Kubernetes

  1. Update cm-setup to the latest version on the Headnode.

    # yum update cm-setup.x86_64
    
  2. Run the cm-kubernetes-setup CLI wizard as the root user on the head node.

    # cm-kubernetes-setup
    
  3. Choose Deploy to start the Kubernetes installation.

    _images/k8-1.png
  4. Select K8s version v.1.27 in the dialog that appears next, and select OK to continue.

    _images/k8-2.png
  5. Select OK to confirm the Containerd container runtime.

    _images/k8-31.png
  6. Fill in the optional DockerHub registry mirror endpoint if necessary – otherwise, select OK to continue.

    _images/k8-3.png
  7. Accept the default settings for this K8s cluster – to match the naming chosen for this guide, change the Kubernetes cluster name to onprem.

    _images/k8-4.png
  8. Select yes to expose the K8s API server on the head node.

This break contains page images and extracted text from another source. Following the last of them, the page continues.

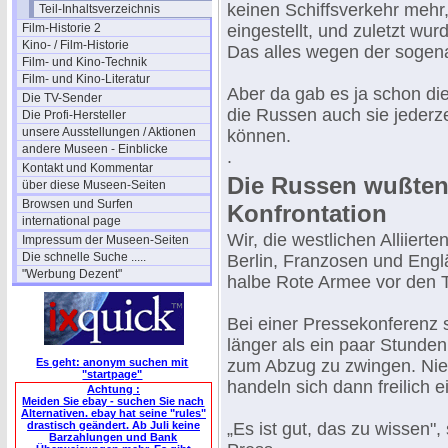
keinen Schiffsverkehr mehr
Teil-Inhaltsverzeichnis
Film-Historie 2
eingestellt, und zuletzt wur
Kino- / Film-Historie
Das alles wegen der sogen
Film- und Kino-Technik
Film- und Kino-Literatur
Aber da gab es ja schon die
Die TV-Sender
die Russen auch sie jederz
Die Profi-Hersteller
unsere Ausstellungen / Aktionen
können.
andere Museen - Einblicke
.
Kontakt und Kommentar
Die Russen wußten
über diese Museen-Seiten
Browsen und Surfen
Konfrontation
international page
Wir, die westlichen Alliier
Impressum der Museen-Seiten
Die schnelle Suche .....
Berlin, Franzosen und Engl
"Werbung Dezent"
halbe Rote Armee vor den T
Bei einer Pressekonferenz
länger als ein paar Stunden
Es geht: anonym suchen mit
zum Abzug zu zwingen. Nie
"startpage"
handeln sich dann freilich 
Achtung :
Meiden Sie ebay - suchen Sie nach
Alternativen. ebay hat seine "rules"
drastisch geändert. Ab Juli keine
„Es ist gut, das zu wissen"
Barzahlungen und Bank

    This allows users to use the K8s cluster from the head node.

    _images/k8-5.png
  9. Select internalnet since the K8s master nodes and the DGX nodes, which are the K8s worker nodes, are all connected on internalnet.

    _images/k8-6.png
  10. Select all three K8s control plane nodes: knode01, knode02, and knode03.

    _images/k8-7.png
  11. Select dgx-a100 for the worker node category.

    _images/k8-8.png
  12. Do not select any individual Kubernetes nodes, and select OK to continue.

    _images/k8-9.png
  13. Select all three K8s control plane nodes: knode01, knode02, and knode03 for the Etcd nodes.

    _images/k8-10.png
  14. Accept the default values for the main Kubernetes components unless the organization requires specific ports.

    _images/k8-11.png
  15. Select the Calico network plugin when prompted.

    _images/k8-12.png
  16. Choose yes to install the Kyverno policy engine and then select OK.

    _images/k8-13.png
  17. Choose no to decline to configure HA for Kyverno and then select OK.

    _images/k8-14.png
  18. Choose whether to install Kyverno Policies and then select OK.

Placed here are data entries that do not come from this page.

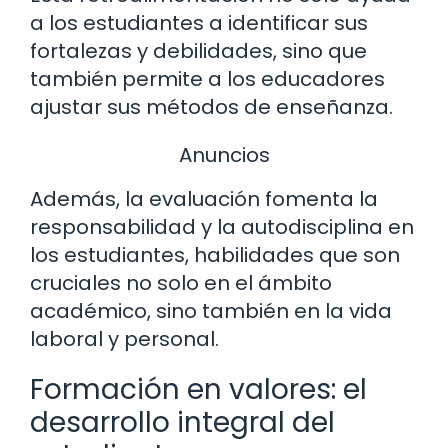
a los estudiantes a identificar sus
fortalezas y debilidades, sino que
también permite a los educadores
ajustar sus métodos de enseñanza.
Anuncios
Además, la evaluación fomenta la
responsabilidad y la autodisciplina en
los estudiantes, habilidades que son
cruciales no solo en el ámbito
académico, sino también en la vida
laboral y personal.
Formación en valores: el
desarrollo integral del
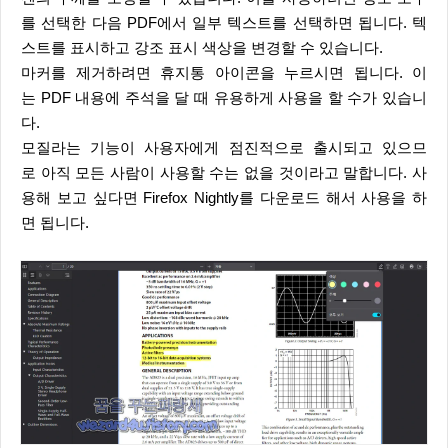
를 선택한 다음 PDF에서 일부 텍스트를 선택하면 됩니다. 텍
스트를 표시하고 강조 표시 색상을 변경할 수 있습니다.
마커를 제거하려면 휴지통 아이콘을 누르시면 됩니다. 이
는 PDF 내용에 주석을 달 때 유용하게 사용을 할 수가 있습니
다.
모질라는 기능이 사용자에게 점진적으로 출시되고 있으므
로 아직 모든 사람이 사용할 수는 없을 것이라고 말합니다. 사
용해 보고 싶다면 Firefox Nightly를 다운로드 해서 사용을 하
면 됩니다.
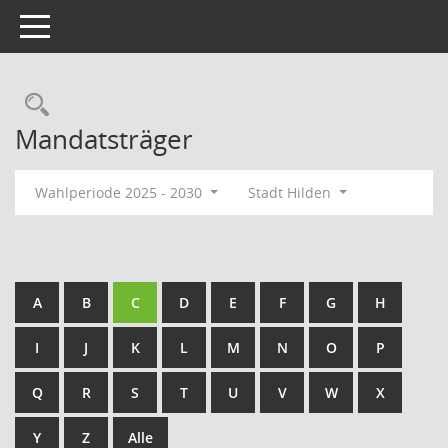
Toggle navigation
Rechercheauswahl
Mandatsträger
Wahlperiode 2025 - 2030
Stadt Hilden
A
B
C
D
E
F
G
H
I
J
K
L
M
N
O
P
Q
R
S
T
U
V
W
X
Y
Z
Alle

    Unless required for the configuration, choose no.

    _images/k8-15.png
  19. Select no when prompted about an NVAIE License.

    _images/k8-16.png
  20. Select the following operators: NVIDIA GPU Operator, Network Operator, Prometheus Adapter, Prometheus Operator Stack, cm-jupyter-kernel-operator, and the cm-kubernetes-mpi-operator to install.

    _images/k8-33.png
  21. Choose the GPU Operator version.

    _images/k8-18.png
  22. Choose the GPU Operator version.

    _images/k8-19.png
  23. Skip the optional YAML config for the GPU Operator helm chart.

    _images/k8-20.png
  24. Choose nfd.enable for the NVIDIA GPU Operator.

    _images/k8-21.png
  25. Do not include a YAML file for the Network Operator.

    _images/k8-22.png
  26. Configure the Network Operator by selecting nfs.enabled, sriovNetworkOperator.enabled, deployCR, secondaryNetwork.deploy, secondaryNetwork.cniPlugins.deploy, secondaryNetwork.multus.deploy, and secondaryNetwork.ipamPlugin.deploy.

    _images/k8-23.png
  27. Select the Ingress Controller (Nginx), Kubernetes Dashboard, Kubernetes Metrics Server, and Kubernetes State Metrics to deploy.

    _images/k8-24.png
  28. Select the defaults unless specific ingress ports are to be used.

    _images/k8-25.png
  29. Select yes to deploy the Permission Manager.

    _images/k8-26.png
  30. Select both enabled and default for the Local path storage class.

    _images/k8-27.png
  31. Accept the default data storage path and leave the other two fields blank, which is the default.

    _images/k8-28.png
  32. Select Save config & deploy.

    _images/k8-29.png
  33. Change the filepath to /root/cm-kubernetes-setup-onprem.conf and select OK.

    This file can be used to redeploy K8s or copied and modified to deploy additional K8s clusters. W ait for the installation to finish.

    _images/k8-30.png
  34. Verify that the K8s cluster is installed properly.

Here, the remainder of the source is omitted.